*YOUR GOAL:*
Look through the material below and show every line with the word "brightness".

*DATASET ENTRIES:*
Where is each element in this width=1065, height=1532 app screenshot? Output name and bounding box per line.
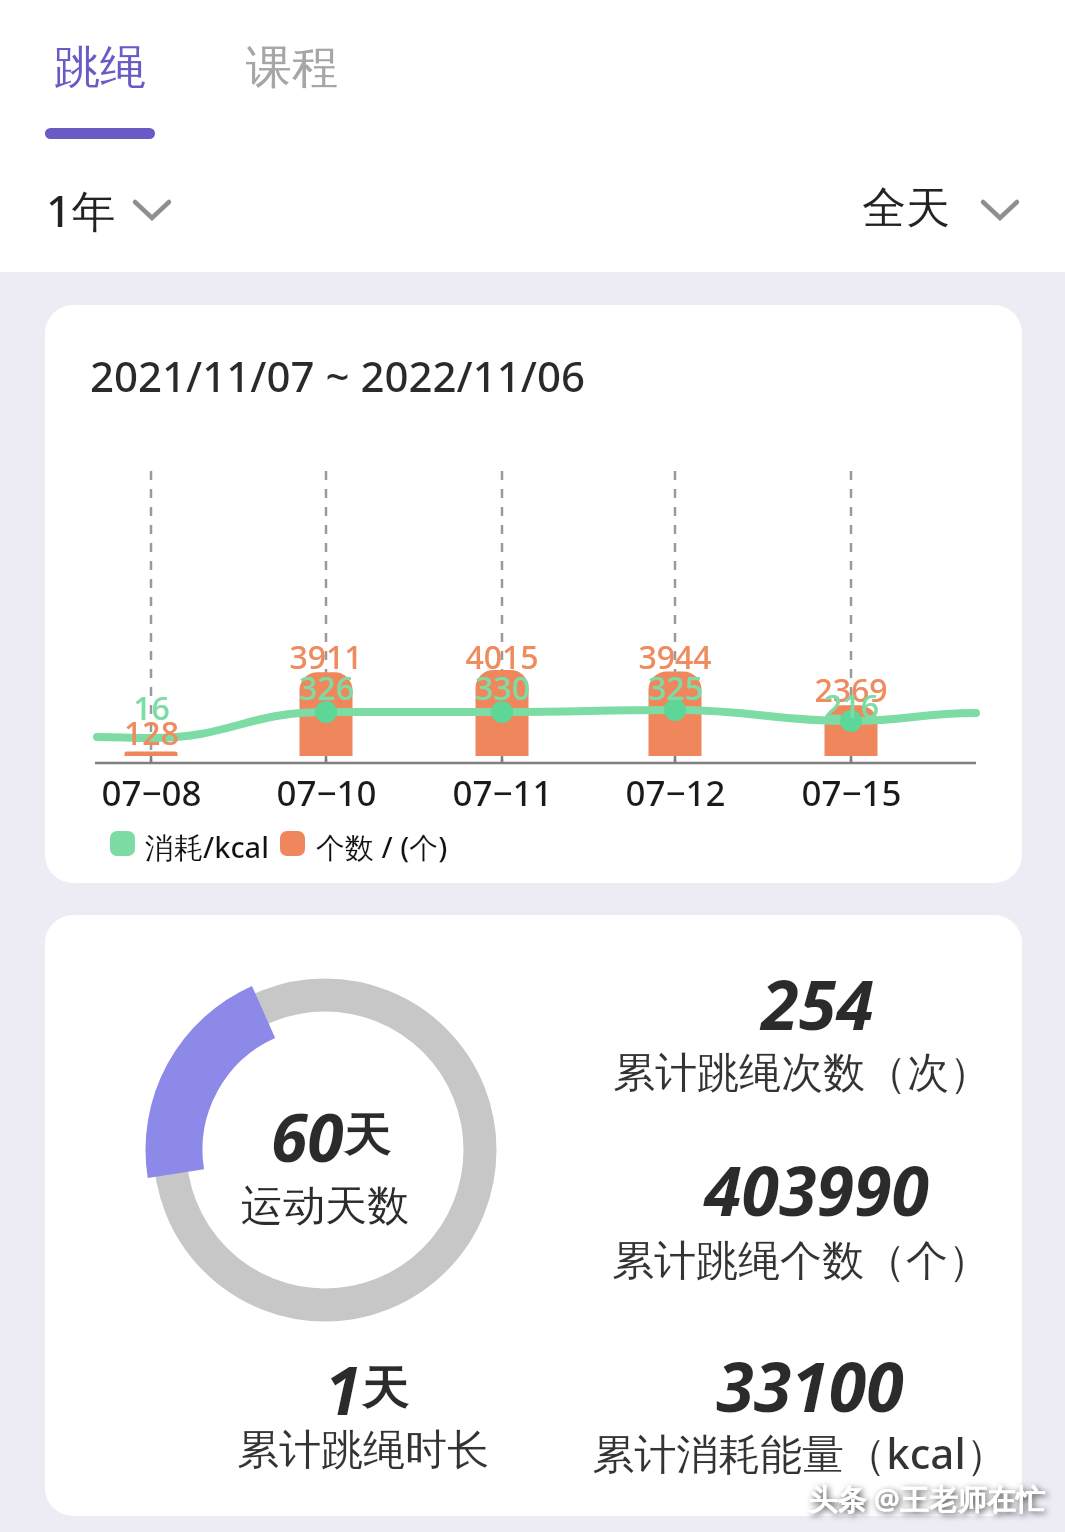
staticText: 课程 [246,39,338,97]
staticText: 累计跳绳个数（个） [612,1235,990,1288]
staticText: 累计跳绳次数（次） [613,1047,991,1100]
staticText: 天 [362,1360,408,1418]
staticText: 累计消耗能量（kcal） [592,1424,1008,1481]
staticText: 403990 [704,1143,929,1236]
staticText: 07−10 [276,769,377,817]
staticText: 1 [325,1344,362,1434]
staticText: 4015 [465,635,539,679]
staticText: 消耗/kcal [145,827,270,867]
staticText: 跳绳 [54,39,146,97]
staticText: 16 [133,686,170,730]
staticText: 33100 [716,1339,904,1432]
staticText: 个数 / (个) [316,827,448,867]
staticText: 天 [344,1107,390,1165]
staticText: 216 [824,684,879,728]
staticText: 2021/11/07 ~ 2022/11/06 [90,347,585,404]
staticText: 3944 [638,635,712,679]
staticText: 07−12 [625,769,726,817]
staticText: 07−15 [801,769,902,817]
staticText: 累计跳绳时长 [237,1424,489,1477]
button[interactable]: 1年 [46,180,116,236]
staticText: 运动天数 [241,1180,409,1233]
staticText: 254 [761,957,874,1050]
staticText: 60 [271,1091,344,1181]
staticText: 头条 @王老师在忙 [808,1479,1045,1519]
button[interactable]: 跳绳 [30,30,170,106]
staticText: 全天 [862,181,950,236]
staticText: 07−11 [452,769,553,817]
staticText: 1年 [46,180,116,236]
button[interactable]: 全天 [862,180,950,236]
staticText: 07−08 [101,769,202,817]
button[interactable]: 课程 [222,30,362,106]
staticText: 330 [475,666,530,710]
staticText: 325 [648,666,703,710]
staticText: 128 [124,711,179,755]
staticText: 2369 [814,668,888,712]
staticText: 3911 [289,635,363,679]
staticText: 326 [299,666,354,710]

---

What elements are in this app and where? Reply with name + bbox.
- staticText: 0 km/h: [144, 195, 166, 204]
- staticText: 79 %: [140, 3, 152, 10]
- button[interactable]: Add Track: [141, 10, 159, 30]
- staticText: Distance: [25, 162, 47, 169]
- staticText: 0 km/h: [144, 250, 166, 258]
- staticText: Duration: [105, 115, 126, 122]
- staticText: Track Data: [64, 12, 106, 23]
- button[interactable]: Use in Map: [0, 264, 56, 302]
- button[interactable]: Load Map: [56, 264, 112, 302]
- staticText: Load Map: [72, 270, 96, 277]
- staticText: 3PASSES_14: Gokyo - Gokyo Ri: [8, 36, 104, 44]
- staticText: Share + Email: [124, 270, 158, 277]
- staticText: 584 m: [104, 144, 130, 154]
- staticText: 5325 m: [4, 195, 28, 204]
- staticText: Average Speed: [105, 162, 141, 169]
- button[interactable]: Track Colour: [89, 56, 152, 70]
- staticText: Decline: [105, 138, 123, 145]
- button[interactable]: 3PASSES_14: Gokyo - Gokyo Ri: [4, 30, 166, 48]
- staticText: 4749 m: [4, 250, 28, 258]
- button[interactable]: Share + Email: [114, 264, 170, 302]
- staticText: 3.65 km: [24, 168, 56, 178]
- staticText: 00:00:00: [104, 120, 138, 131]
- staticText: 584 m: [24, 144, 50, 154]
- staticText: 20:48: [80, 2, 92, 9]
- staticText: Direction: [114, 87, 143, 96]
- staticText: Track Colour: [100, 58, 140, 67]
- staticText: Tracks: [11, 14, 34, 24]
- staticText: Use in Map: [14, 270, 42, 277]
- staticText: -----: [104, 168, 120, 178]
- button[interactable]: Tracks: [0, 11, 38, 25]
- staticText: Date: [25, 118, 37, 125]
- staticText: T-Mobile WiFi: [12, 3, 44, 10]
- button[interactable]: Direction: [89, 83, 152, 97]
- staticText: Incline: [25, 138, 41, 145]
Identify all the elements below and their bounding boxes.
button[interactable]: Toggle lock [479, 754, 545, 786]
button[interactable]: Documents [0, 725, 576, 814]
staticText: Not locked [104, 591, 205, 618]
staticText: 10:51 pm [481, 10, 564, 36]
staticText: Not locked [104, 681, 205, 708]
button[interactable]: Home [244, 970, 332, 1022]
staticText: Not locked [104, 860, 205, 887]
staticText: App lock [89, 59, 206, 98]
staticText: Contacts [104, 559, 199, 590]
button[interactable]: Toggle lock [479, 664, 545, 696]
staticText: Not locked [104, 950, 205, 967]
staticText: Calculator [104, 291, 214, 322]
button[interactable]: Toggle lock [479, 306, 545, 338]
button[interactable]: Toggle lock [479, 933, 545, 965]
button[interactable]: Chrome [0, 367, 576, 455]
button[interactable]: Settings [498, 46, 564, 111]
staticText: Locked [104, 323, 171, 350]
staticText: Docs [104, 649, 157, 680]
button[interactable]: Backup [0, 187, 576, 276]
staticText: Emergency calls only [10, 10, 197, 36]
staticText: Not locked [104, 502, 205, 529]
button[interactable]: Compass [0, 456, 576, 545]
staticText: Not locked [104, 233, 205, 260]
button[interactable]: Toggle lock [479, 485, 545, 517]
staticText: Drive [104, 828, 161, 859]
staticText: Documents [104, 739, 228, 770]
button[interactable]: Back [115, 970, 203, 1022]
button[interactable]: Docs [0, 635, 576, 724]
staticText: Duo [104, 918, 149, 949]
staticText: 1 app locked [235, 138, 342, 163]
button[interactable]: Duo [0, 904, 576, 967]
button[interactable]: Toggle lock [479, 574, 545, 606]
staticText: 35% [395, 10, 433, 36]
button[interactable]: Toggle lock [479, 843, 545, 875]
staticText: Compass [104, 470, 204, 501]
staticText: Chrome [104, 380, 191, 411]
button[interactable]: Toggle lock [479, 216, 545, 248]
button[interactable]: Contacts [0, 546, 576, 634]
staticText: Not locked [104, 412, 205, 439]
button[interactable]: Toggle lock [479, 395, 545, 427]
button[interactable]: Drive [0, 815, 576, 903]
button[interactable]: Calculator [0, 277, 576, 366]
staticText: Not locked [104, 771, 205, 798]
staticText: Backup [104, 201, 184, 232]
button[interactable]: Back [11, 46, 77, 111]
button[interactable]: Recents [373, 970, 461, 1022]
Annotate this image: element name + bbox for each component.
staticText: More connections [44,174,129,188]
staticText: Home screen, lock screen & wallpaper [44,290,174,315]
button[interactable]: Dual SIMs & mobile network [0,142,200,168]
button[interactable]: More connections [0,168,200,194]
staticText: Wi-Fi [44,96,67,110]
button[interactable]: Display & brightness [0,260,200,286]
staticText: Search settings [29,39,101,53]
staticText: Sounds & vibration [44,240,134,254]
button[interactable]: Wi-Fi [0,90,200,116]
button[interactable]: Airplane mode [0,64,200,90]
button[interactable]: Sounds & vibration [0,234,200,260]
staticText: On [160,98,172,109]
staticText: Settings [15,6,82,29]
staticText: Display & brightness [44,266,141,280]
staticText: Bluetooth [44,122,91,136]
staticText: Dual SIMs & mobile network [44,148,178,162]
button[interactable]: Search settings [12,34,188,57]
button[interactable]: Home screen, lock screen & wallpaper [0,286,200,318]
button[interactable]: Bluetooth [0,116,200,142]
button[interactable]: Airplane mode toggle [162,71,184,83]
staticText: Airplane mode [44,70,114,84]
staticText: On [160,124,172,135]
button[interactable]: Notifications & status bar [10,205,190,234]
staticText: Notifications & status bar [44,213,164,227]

*WRITTEN SOLUTION:*
button[interactable]: Display & brightness [0,260,200,286]
staticText: Display & brightness [44,266,141,280]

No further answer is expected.